Exercise
Below this line are records; write out exactly the lines from the one containing "The Safe Quality Food (SQF) Program is a" through the one containing "Insight into Northwest Arkansas's", with the pictures left out.

[Stored data entries]
—————
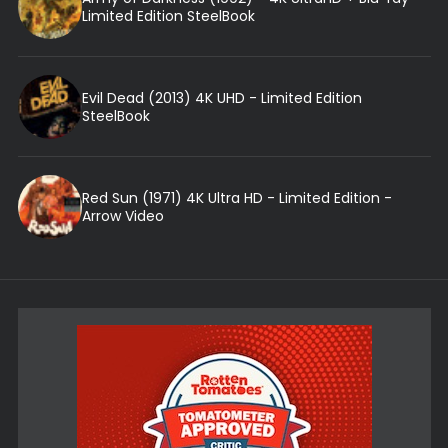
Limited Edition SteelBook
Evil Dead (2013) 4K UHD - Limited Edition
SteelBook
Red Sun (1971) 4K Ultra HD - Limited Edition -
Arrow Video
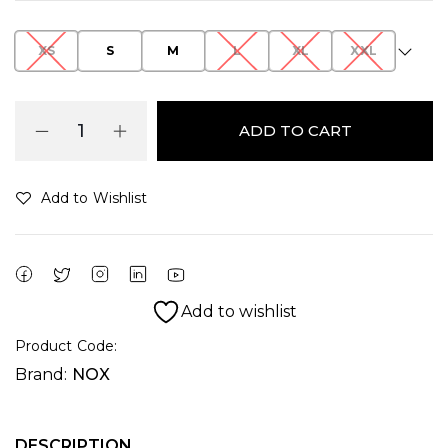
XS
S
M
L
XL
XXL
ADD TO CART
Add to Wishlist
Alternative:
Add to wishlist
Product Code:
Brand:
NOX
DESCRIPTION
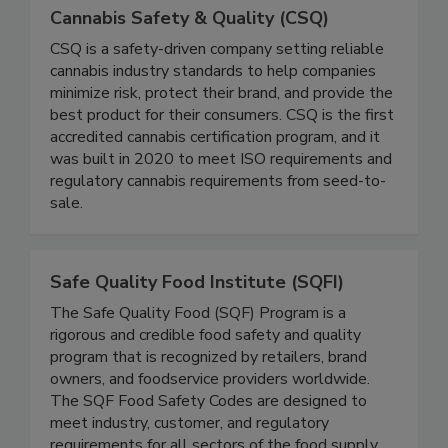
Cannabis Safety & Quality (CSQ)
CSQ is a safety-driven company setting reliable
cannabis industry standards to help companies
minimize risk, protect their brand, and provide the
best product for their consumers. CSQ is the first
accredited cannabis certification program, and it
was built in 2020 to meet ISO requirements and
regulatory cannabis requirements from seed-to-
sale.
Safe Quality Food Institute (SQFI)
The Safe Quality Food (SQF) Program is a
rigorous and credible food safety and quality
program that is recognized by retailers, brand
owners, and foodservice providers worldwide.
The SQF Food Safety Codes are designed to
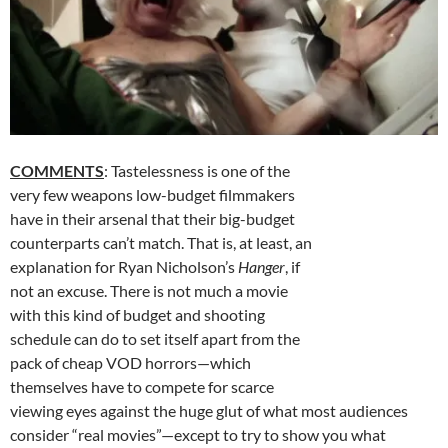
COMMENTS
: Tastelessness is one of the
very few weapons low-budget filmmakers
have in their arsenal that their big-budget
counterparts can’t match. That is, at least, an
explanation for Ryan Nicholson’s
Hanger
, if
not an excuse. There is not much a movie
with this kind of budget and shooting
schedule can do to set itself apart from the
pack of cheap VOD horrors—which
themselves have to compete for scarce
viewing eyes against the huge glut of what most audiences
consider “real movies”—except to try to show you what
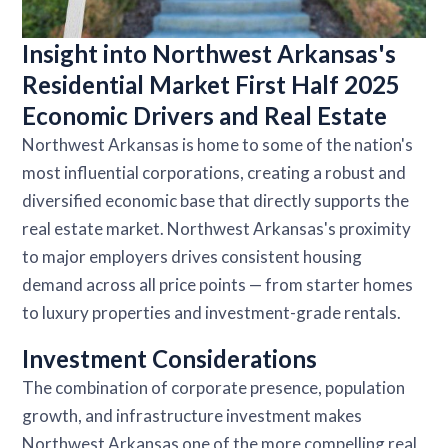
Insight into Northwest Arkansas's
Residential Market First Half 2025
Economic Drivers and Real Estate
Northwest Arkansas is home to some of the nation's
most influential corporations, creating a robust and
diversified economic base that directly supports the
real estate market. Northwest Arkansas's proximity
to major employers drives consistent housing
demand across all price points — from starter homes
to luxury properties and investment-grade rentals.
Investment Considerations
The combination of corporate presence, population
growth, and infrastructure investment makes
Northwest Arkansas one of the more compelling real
—————
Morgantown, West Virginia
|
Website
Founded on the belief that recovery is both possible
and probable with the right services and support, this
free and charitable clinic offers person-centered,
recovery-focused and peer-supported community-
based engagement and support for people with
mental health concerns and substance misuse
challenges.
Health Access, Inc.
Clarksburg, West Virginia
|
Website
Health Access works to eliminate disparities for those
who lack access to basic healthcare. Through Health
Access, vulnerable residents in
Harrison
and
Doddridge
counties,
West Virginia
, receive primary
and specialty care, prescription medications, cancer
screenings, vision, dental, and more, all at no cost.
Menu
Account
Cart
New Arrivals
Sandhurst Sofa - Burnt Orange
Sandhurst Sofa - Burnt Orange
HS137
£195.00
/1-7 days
—————
Final answer
The Safe Quality Food (SQF) Program is a
rigorous and credible food safety and quality
program that is recognized by retailers, brand
owners, and foodservice providers worldwide.
The SQF Food Safety Codes are designed to
COMMENTS
: Tastelessness is one of the
very few weapons low-budget filmmakers
have in their arsenal that their big-budget
counterparts can’t match. That is, at least, an
explanation for Ryan Nicholson’s
Hanger
, if
not an excuse. There is not much a movie
with this kind of budget and shooting
schedule can do to set itself apart from the
pack of cheap VOD horrors—which
themselves have to compete for scarce
viewing eyes against the huge glut of what most audiences
consider “real movies”—except to try to show you what
Insight into Northwest Arkansas's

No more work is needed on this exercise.